A chain has exactly one heavy path and zero light edges below the root, so DSU on tree adds each node exactly once — the best case, finishing in O(N). A balanced binary tree is the case that exercises the full N log N.


Best Practices

  • Precompute Euler [tin, tout) ranges so "add the whole subtree of a light child" is a flat loop, never a recursive re-DFS.
  • Use a global flat array (cnt[color]) plus running aggregates instead of per-node maps when colors fit in [0, N).
  • Process light children with keep=false first, heavy child last with keep=true — order matters for correctness and speed.
  • Maintain aggregates incrementally inside add/remove; never rescan the structure to recompute distinct or mode.
  • Validate against the naive O(N²) merge on small random trees before trusting the optimized version.
  • For order-statistic subtree queries, accept the O(N log² N) ordered-merge — it is simpler than alternatives and usually fast enough.

Visual Animation

See animation.html for an interactive view.

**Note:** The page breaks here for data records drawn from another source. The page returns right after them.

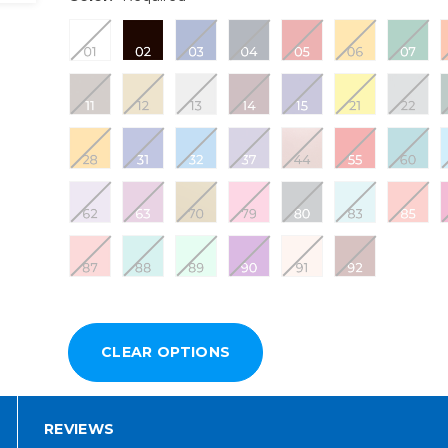
REVIEWS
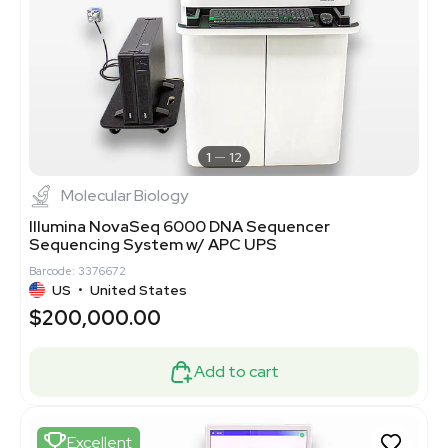
1
12
Molecular Biology
Illumina NovaSeq 6000 DNA Sequencer
Sequencing System w/ APC UPS
Barcode: 3376672
US
•
United States
$200,000.00
Add to cart
Excellent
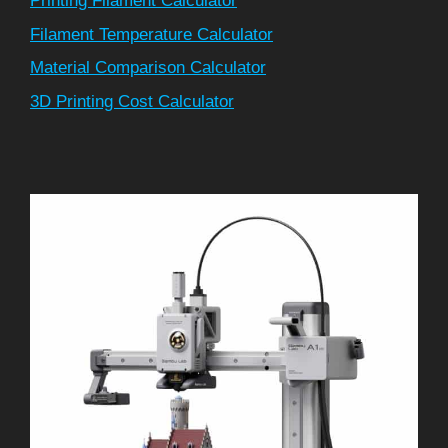
Printing Filament Calculator
Filament Temperature Calculator
Material Comparison Calculator
3D Printing Cost Calculator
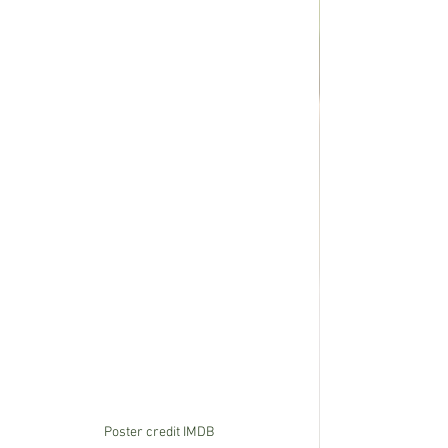
Poster credit IMDB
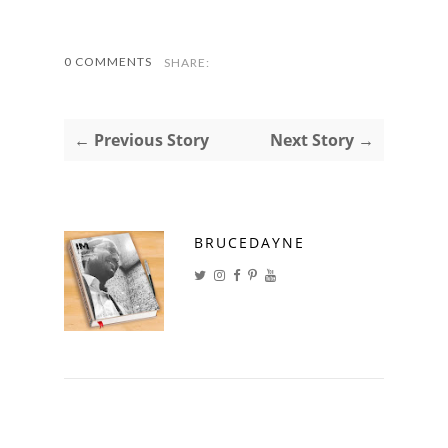
0 COMMENTS
SHARE:
← Previous Story
Next Story →
BRUCEDAYNE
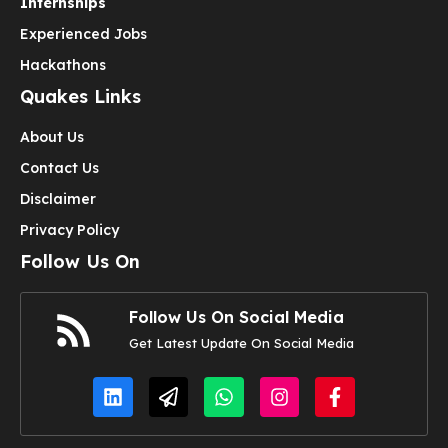
Internships
Experienced Jobs
Hackathons
Quakes Links
About Us
Contact Us
Disclaimer
Privacy Policy
Follow Us On
Follow Us On Social Media
Get Latest Update On Social Media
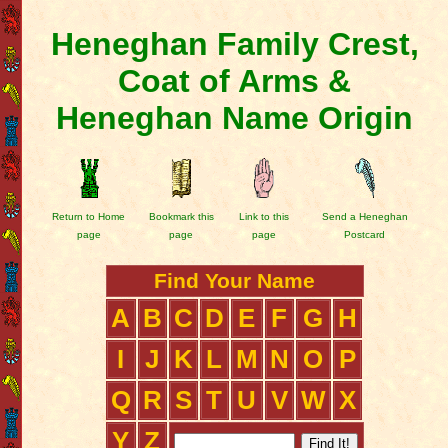
Heneghan Family Crest,
Coat of Arms &
Heneghan Name Origin
Return to Home
Bookmark this
Link to this
Send a Heneghan
page
page
page
Postcard
Find Your Name
A
B
C
D
E
F
G
H
I
J
K
L
M
N
O
P
Q
R
S
T
U
V
W
X
Y
Z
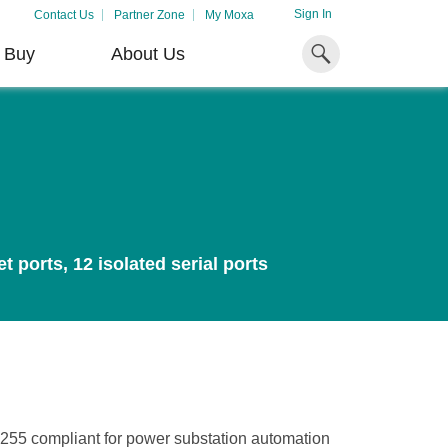
Sign In
Contact Us
Partner Zone
My Moxa
 Buy
About Us
Industrial
Don't Miss Out
Resources
Computing
Literature Library
x86 Computers
Case Studies
Convert Your Passion
Unlock the Secrets
Harness the Flo
Arm-Based Computers
)
ports, 12 isolated serial ports
Into New Possibilities
of Your OT Data
Enduring BESS
Article Library
Solutions
Panel PCs
 for
Bringing out the best in our
Learn how to unlock the
Video Library
 on
people is how we grow and
secrets of your OT data to
Discover how BESS i
IIoT Gateways
succeed together.
succeed with your industrial
driving the transition 
digital transformation.
cleaner, more sustain
System Software
LEARN MORE
energy landscape.
LEARN MORE
LEARN MORE
255 compliant for power substation automation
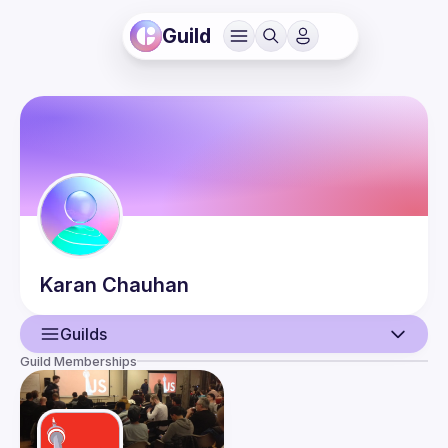
Guild
Karan
Chauhan
Guilds
Guild Memberships
User
Guilds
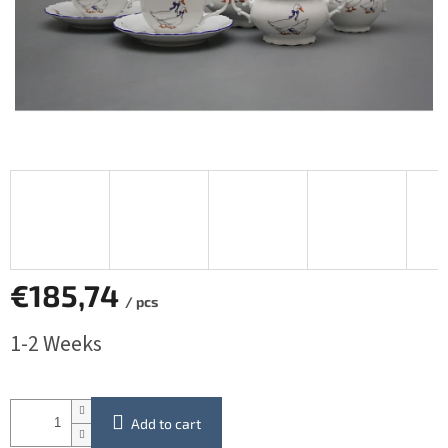
€185,74
/ pcs
Measure
1-2 Weeks
price:
Add to cart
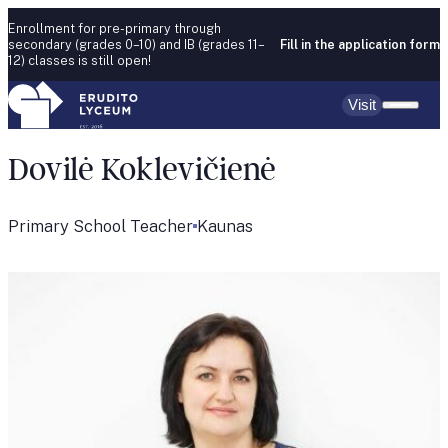
Skip to content
Enrollment for pre-primary through
secondary (grades 0–10) and IB (grades 11–
Fill in the application form
12) classes is still open!
Visit
Dovilė Koklevičienė
Primary School Teacher
Kaunas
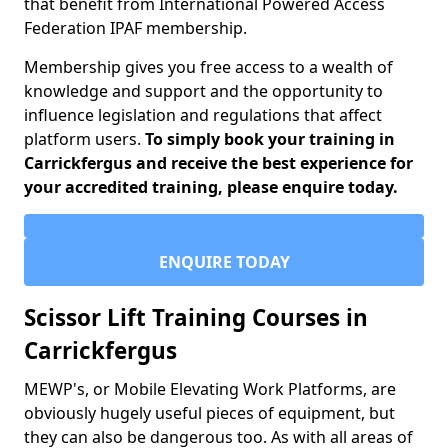
that benefit from International Powered Access
Federation IPAF membership.
Membership gives you free access to a wealth of
knowledge and support and the opportunity to
influence legislation and regulations that affect
platform users.
To simply book your training in
Carrickfergus and receive the best experience for
your accredited training, please enquire today.
ENQUIRE TODAY
Scissor Lift Training Courses in
Carrickfergus
MEWP's, or Mobile Elevating Work Platforms, are
obviously hugely useful pieces of equipment, but
they can also be dangerous too. As with all areas of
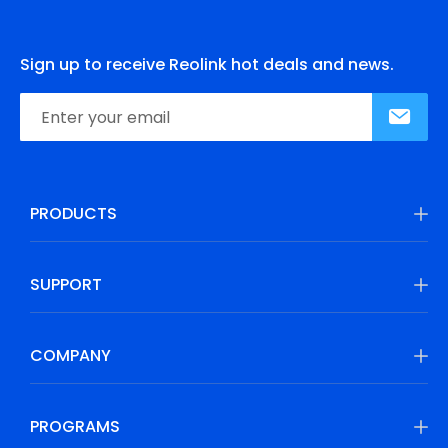
Sign up to receive Reolink hot deals and news.
PRODUCTS
SUPPORT
COMPANY
PROGRAMS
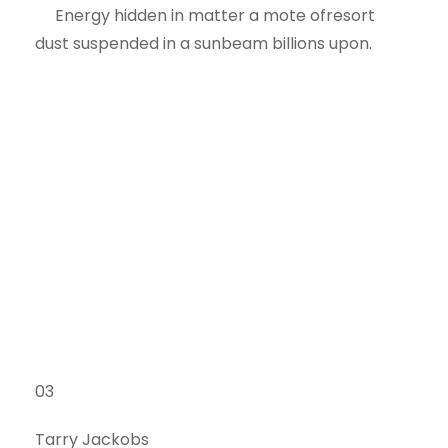
Energy hidden in matter a mote ofresort
dust suspended in a sunbeam billions upon.
03
Tarry Jackobs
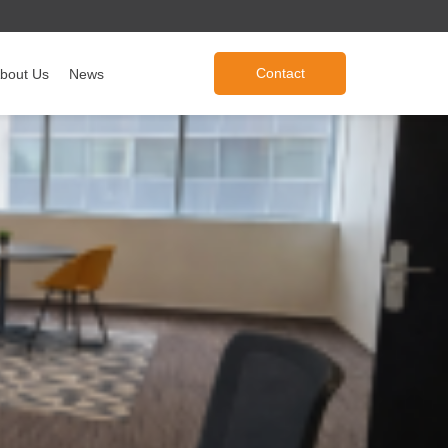
Contact
bout Us
News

The middle-level animation includes: - The tree annotated with heavy (bold) and light (thin) edges. - A toggle between naive small-to-large (per-node sets merge) and DSU-on-tree (single global cnt[] retained for the heavy child). - A live counter of element moves / adds, showing the O(N log N) budget.


Summary

Small-to-large merging is amortization in disguise: the union-by-size schedule guarantees each element is touched O(log N) times. With hash containers that is O(N log N); with ordered containers it slips to O(N log² N). DSU on tree (the sack) is the optimized incarnation — by keeping the heavy child's global structure and only re-adding light subtrees, it removes the per-merge log and gives a clean, cache-friendly O(N log N) for offline subtree queries. Reach for it on subtree aggregates; reach for 15-centroid-decomposition on path/distance problems and 14-heavy-light-decomposition on online path queries.